Des bambins qui sillonnaient le monde sans broncher, alors que mes héritiers frisaient le coma si je décalais un peu leur quatrième collation du matin. Des parents fusionnels qui se désolaient de voir lundi arriver, alors que j’arrivais au bureau en sifflotant comme un vacancier au Club Med.

C’était la tyrannie du paraître, la surenchère du gâteau d’anniversaire, la course aux meilleures vacances en famille.

Car la maman heureuse ne peut s’en empêcher: elle documente et partage avec les internautes chaque détail de son existence, en clamant de façon un peu louche que tous ces instants la remplissent de béatitude. L’injection était claire: la maternité, c’est le bonheur. Sauf que moi, préparer les lunchs et changer les draps ne me procuraient pas de joie particulière. Même que certains jours difficiles, je rêvais de me sauver avec mon baluchon. Je n’avais donc rien compris?

J’avais besoin de renfort, et vite. Je me suis virtuellement tournée vers une sous-catégorie de mères heureuses : les gourous et autres coachs de vie. Après tout, elles savaient de quoi elle parlait. La plupart avait en poche un diplôme du bon parent averti (durement acquis après un week-end de formation au centre des loisirs de la Ville).

Moi qui pensais avoir atteint le fond... je me suis plutôt découvert un troisième sous-sol! Dans l’art de la destruction mentale, ces mamans étaient redoutables. Malgré leur noble mission, soit aider leurs consœurs à atteindre le nirvana entre deux brassées de blanc, elles nous assommaient à grands coups de bricolages en 291 étapes faciles. Elles voulaient rire? J’en suis venue à me sentir incompétente de ramer aussi fort pour offrir aussi peu...

Nadia Gagnier, docteure en psychologie, en est convaincue: la pression parentale n’a jamais été si forte. «D’un côté, il y a une quantité phénoménale d’informations sur l’éducation des enfants.
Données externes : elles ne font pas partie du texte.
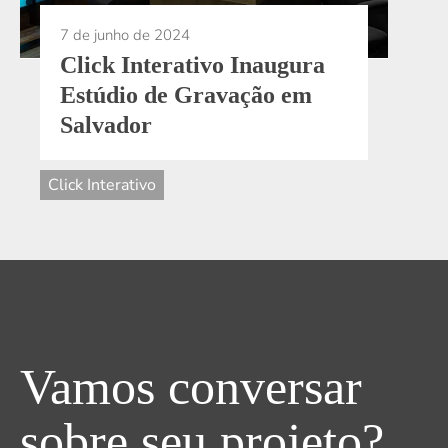
Click Interativo Inaugura
Estúdio de Gravação em
Salvador
Click Interativo
Vamos conversar
sobre seu projeto?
De l’autre, il y a les réseaux sociaux dans lesquels tous se montrent sous leur meilleur jour. Deux fois plus de pression! Être parent est pourtant le rôle le plus humain qui soit. Et même si l'on pouvait l’atteindre, la perfection parentale serait malsaine. L’enfant est en apprentissage: il a besoin d’un modèle qui lui montre comment réagir en cas d’erreur.»

Rationnellement, je savais que ces clichés étaient des fragments (sublimés) d’une réalité pas toujours rose, mais les #happymama m’affectaient plus que je ne voulais l’admettre.

«Dans les réseaux sociaux, on consulte les meilleurs moments de la vie des autres, alors qu’on est nous-mêmes en plein temps mort. Les réseaux nous renvoient donc une image négative de nous-mêmes. Et comme la parentalité est la sphère qui crée le plus d’insécurité, on cherche encore plus la validation... »

Touché. Le point commun des parents, c’est bien le besoin de recevoir, de temps à autre, cette petite tape dans le dos qui confirme qu’on est sur la bonne voie. Même les mères heureuses y carburent sous forme d’une pluie d’approbations virtuelles.

J’ai changé mon regard sur les #happymama. Je ne les envie plus, mais j’ignore leurs statuts et photos magnifiés. Je prends plutôt le pari de l’authenticité et de l’autodérision pour huiler les rouages compliqués de la parentalité. Au lieu d’utiliser un temps mort pour faire le bilan de la vie des autres sur les réseaux sociaux, j’en profite pour trouver les points positifs et négatifs de ma journée (merci du conseil, Nadia!)

Je ne suis ni une maman parfaite ni une maman inconditionnellement heureuse. Je suis juste une maman ordinaire qui fait de son mieux. Et c’est amplement suffisant.